◆ Task to complete: Report how many lines below contain the word "kunt", and give only that number.

──────── Data provided ────────

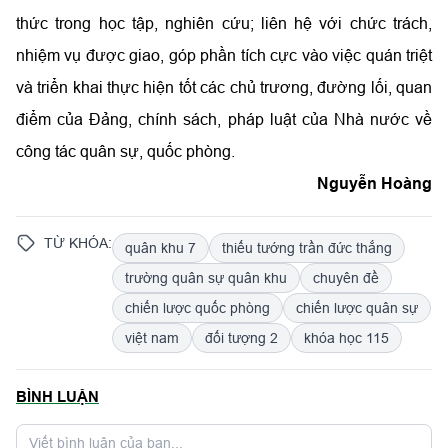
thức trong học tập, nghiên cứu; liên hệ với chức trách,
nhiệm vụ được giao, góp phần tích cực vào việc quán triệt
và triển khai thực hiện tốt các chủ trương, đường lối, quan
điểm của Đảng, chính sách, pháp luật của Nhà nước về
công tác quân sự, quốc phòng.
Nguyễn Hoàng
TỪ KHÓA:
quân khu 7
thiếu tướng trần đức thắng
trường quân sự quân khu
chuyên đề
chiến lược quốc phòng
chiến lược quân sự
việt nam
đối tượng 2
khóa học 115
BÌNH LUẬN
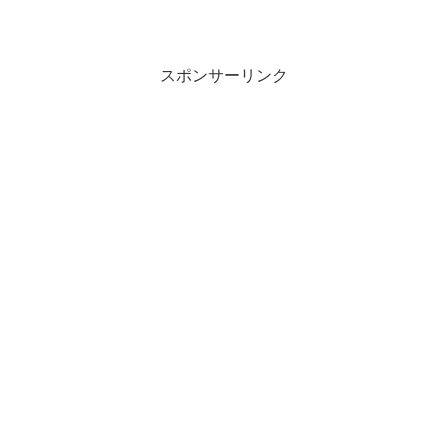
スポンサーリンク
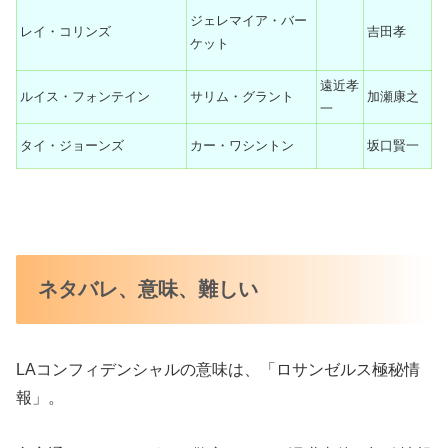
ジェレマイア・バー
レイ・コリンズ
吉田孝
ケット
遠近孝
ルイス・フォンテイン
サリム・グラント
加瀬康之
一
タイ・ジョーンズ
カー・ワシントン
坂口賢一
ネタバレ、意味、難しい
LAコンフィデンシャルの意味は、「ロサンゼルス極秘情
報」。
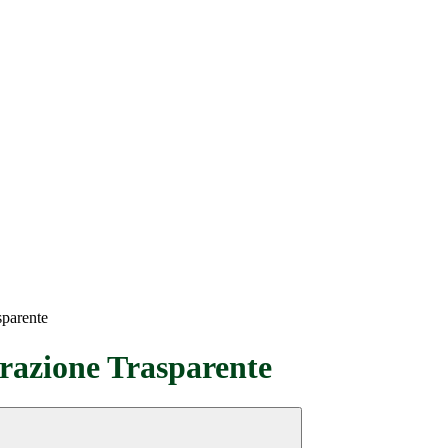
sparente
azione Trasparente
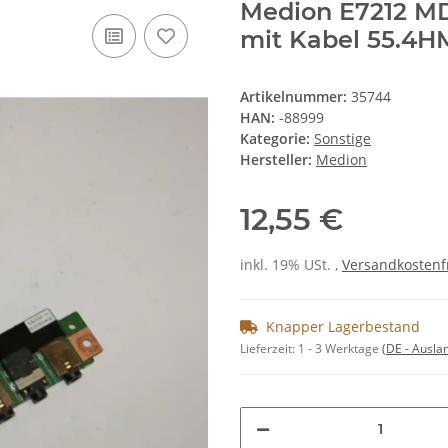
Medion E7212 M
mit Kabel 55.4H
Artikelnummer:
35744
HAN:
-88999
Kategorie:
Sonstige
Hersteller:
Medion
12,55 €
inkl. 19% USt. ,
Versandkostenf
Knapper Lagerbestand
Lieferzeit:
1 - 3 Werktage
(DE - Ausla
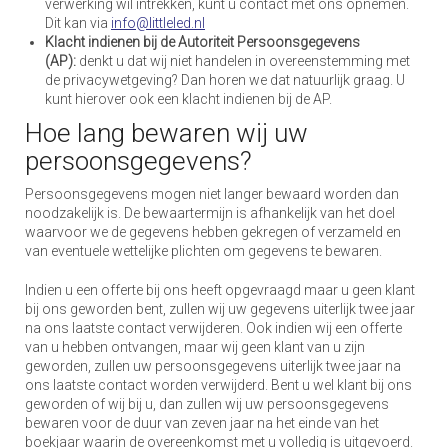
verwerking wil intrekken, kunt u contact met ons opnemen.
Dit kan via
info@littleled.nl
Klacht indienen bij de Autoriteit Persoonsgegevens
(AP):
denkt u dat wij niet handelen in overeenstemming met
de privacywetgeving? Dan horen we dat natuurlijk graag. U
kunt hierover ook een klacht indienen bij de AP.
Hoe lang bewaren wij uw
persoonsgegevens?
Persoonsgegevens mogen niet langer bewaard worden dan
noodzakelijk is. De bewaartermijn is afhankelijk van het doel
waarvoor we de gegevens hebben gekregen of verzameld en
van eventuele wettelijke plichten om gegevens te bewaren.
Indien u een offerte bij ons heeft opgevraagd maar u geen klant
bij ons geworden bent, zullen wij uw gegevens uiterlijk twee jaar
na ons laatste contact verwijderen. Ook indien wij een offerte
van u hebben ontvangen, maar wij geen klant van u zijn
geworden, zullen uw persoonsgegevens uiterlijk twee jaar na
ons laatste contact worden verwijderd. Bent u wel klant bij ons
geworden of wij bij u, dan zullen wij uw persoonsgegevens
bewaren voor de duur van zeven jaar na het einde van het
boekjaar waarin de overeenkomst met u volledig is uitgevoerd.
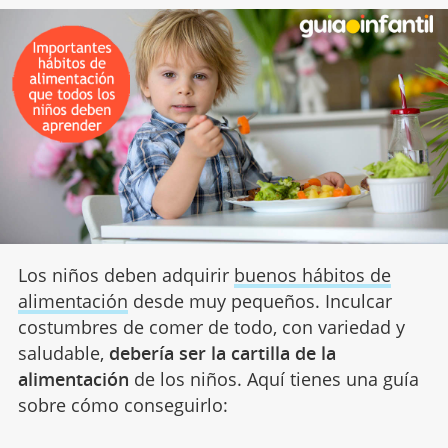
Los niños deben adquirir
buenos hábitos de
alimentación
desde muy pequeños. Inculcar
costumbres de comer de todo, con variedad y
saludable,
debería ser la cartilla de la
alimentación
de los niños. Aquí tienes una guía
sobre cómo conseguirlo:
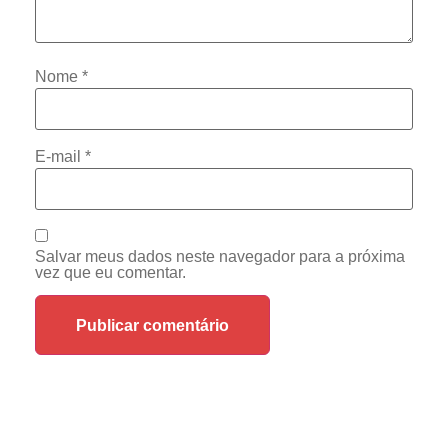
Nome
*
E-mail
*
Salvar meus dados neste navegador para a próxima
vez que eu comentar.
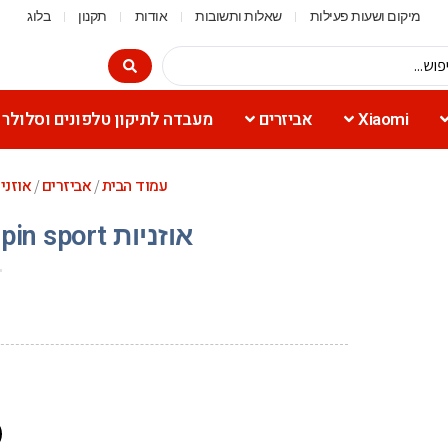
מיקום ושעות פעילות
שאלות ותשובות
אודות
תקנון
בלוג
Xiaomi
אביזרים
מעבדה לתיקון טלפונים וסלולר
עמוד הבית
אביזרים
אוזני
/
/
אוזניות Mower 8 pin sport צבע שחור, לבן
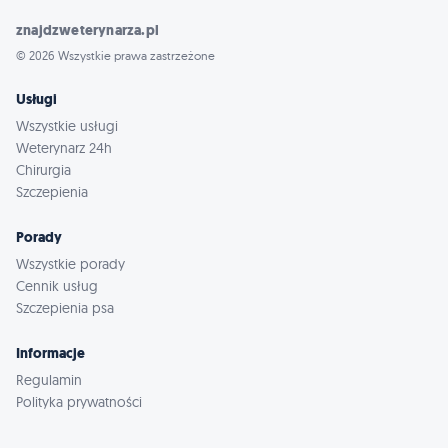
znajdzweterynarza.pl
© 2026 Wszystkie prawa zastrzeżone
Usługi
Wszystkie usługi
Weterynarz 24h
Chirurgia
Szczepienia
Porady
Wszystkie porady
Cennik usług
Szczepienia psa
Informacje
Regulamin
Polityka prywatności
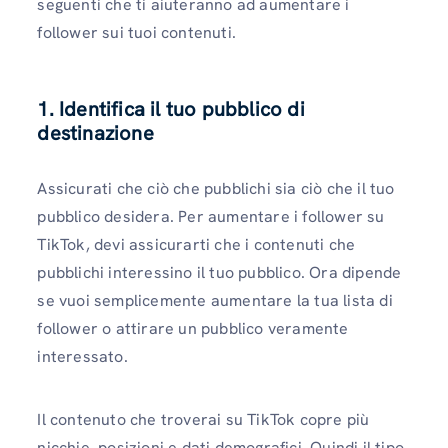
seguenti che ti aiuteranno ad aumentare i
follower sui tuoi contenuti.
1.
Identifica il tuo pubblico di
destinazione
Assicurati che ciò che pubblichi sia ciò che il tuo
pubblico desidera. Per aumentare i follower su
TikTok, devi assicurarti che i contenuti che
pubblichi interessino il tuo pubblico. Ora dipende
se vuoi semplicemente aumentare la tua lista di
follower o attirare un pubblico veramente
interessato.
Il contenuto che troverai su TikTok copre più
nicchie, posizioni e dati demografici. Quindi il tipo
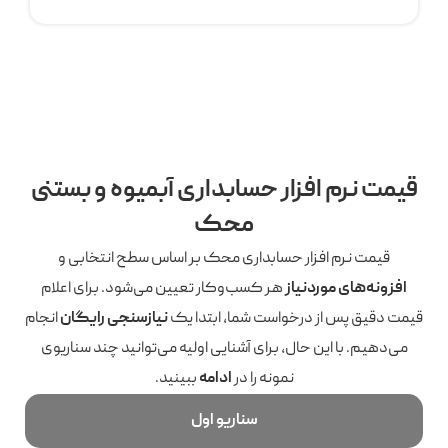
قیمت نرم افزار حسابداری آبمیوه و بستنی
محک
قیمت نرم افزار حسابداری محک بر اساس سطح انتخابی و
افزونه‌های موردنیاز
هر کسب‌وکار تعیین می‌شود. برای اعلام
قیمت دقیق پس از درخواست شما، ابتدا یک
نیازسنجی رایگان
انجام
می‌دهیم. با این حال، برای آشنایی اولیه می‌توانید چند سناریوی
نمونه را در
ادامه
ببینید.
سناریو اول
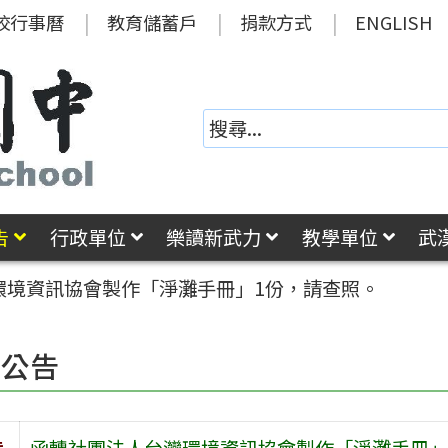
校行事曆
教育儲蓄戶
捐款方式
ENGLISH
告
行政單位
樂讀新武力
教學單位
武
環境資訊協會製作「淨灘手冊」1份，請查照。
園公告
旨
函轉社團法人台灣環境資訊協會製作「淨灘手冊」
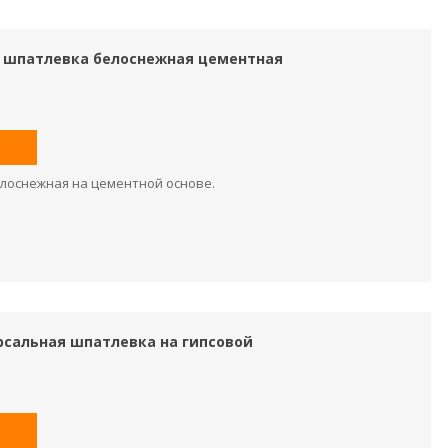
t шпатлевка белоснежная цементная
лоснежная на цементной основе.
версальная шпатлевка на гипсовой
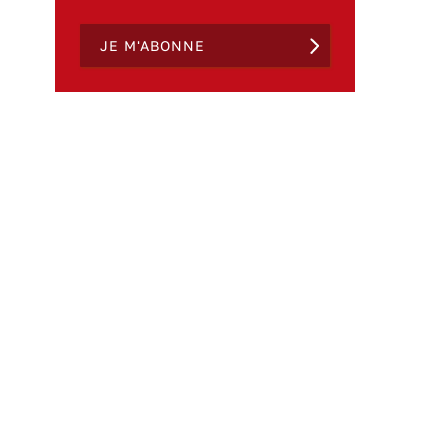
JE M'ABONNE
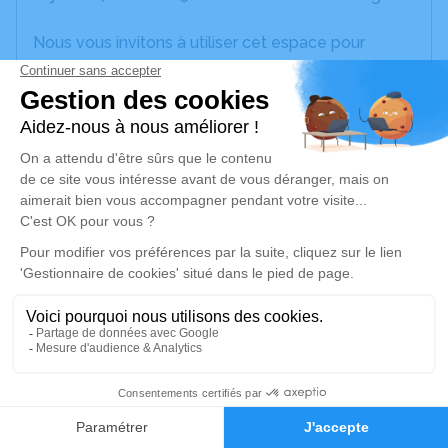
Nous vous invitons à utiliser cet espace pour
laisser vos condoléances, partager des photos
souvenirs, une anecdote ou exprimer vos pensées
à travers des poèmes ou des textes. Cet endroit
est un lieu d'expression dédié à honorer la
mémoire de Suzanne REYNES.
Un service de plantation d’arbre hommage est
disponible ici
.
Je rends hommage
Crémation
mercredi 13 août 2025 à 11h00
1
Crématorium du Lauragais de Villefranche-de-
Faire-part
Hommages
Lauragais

────────

◆ Result: 2